| REQUIRED WORK |
Write out every line from the listing below where the string "SaaS" is found.

::::

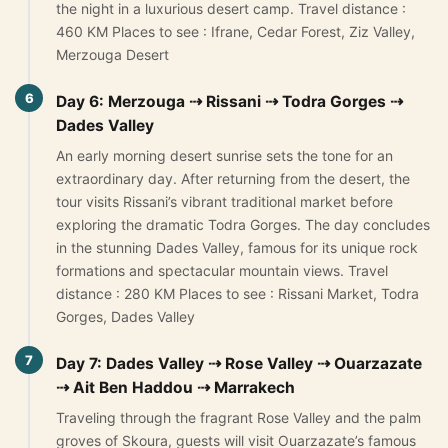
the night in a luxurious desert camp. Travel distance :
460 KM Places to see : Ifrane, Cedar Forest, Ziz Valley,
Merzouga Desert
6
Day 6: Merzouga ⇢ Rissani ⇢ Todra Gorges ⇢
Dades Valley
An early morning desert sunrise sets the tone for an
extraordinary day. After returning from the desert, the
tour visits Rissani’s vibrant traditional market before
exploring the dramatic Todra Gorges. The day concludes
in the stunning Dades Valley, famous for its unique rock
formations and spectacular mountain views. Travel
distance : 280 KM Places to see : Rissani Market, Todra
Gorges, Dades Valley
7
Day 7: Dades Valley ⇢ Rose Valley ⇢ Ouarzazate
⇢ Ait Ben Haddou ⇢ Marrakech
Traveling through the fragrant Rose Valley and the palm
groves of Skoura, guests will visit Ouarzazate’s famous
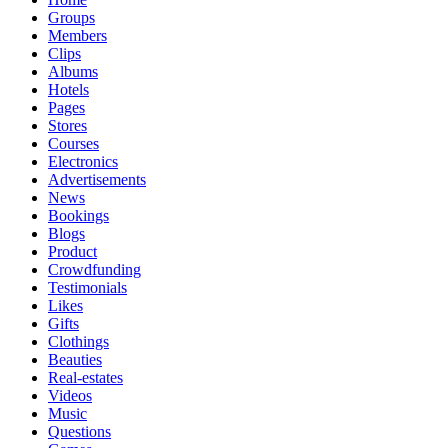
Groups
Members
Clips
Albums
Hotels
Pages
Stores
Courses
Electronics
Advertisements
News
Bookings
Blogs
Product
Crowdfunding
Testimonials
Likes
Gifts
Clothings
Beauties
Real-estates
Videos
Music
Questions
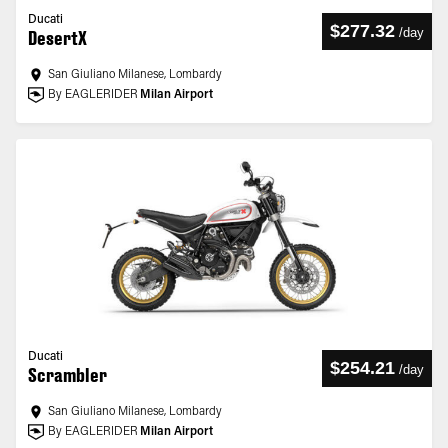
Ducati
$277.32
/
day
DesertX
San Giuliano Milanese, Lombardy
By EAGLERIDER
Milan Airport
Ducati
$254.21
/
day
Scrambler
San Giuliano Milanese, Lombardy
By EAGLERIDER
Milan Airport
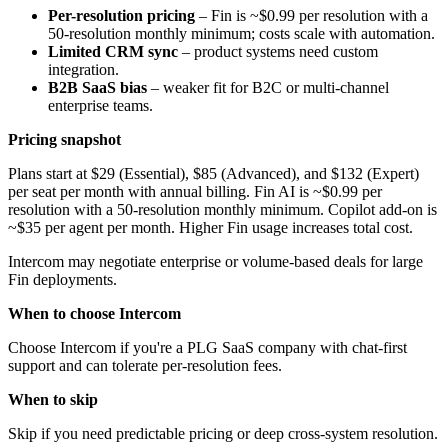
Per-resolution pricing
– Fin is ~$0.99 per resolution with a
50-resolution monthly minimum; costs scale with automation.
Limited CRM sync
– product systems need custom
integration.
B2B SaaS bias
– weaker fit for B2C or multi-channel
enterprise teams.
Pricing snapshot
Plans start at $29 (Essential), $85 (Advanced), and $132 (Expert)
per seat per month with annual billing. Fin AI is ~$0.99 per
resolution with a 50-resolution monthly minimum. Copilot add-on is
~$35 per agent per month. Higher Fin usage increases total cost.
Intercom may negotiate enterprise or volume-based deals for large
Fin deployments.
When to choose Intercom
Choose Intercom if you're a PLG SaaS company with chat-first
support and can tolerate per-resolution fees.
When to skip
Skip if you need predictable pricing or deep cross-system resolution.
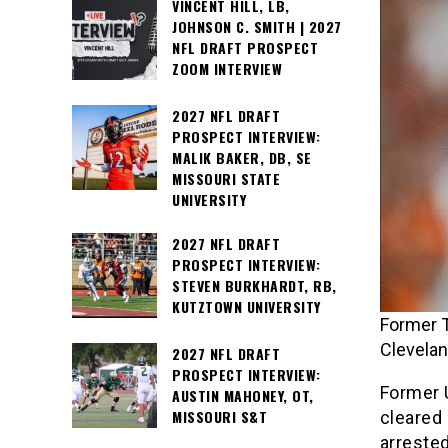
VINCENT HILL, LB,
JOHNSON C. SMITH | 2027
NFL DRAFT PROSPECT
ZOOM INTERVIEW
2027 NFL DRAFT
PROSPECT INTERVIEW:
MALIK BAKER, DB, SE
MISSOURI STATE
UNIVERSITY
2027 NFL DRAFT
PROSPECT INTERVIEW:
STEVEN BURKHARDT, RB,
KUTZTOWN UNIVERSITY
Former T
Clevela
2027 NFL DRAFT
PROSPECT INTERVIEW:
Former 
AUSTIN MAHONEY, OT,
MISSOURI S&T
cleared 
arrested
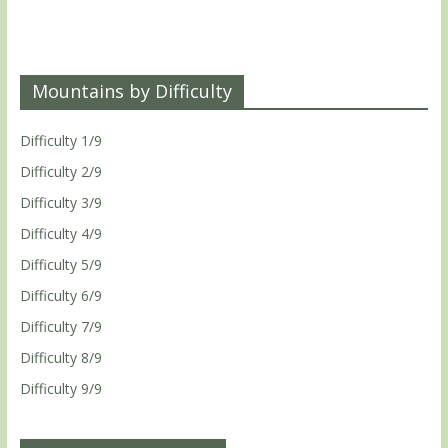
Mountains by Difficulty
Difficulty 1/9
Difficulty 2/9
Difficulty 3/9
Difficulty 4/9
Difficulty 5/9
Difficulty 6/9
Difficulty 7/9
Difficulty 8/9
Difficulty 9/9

::::

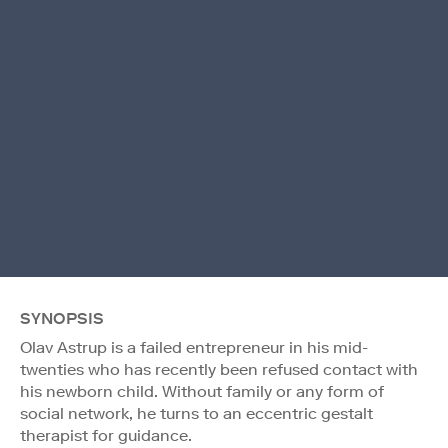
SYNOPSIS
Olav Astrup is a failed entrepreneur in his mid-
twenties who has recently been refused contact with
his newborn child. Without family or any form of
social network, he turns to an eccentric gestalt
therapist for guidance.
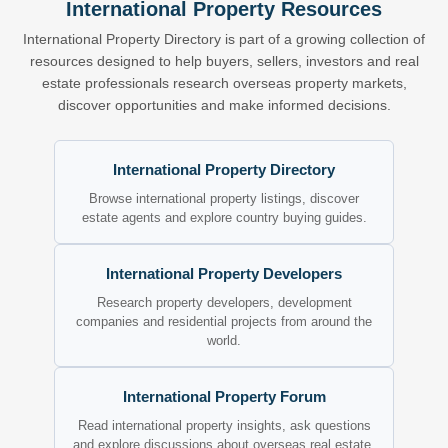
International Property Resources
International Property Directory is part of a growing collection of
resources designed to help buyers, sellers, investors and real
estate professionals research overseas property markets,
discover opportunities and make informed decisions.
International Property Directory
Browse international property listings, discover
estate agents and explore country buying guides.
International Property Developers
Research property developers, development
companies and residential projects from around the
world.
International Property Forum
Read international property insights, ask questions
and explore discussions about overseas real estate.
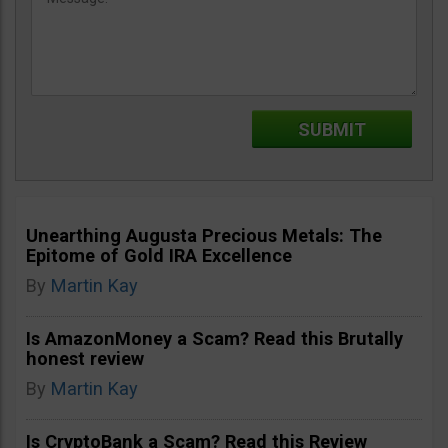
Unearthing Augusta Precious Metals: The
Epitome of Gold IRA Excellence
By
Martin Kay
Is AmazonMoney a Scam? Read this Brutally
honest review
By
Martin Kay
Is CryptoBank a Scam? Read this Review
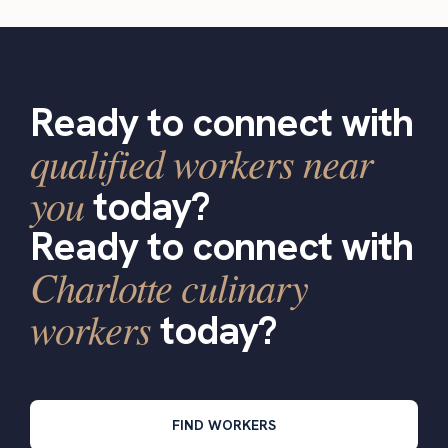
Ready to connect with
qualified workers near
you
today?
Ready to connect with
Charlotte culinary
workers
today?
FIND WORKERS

::::

| OUTPUT FOR THIS TASK |
B2B SaaS bias
Choose Intercom if you're a PLG SaaS company with chat-first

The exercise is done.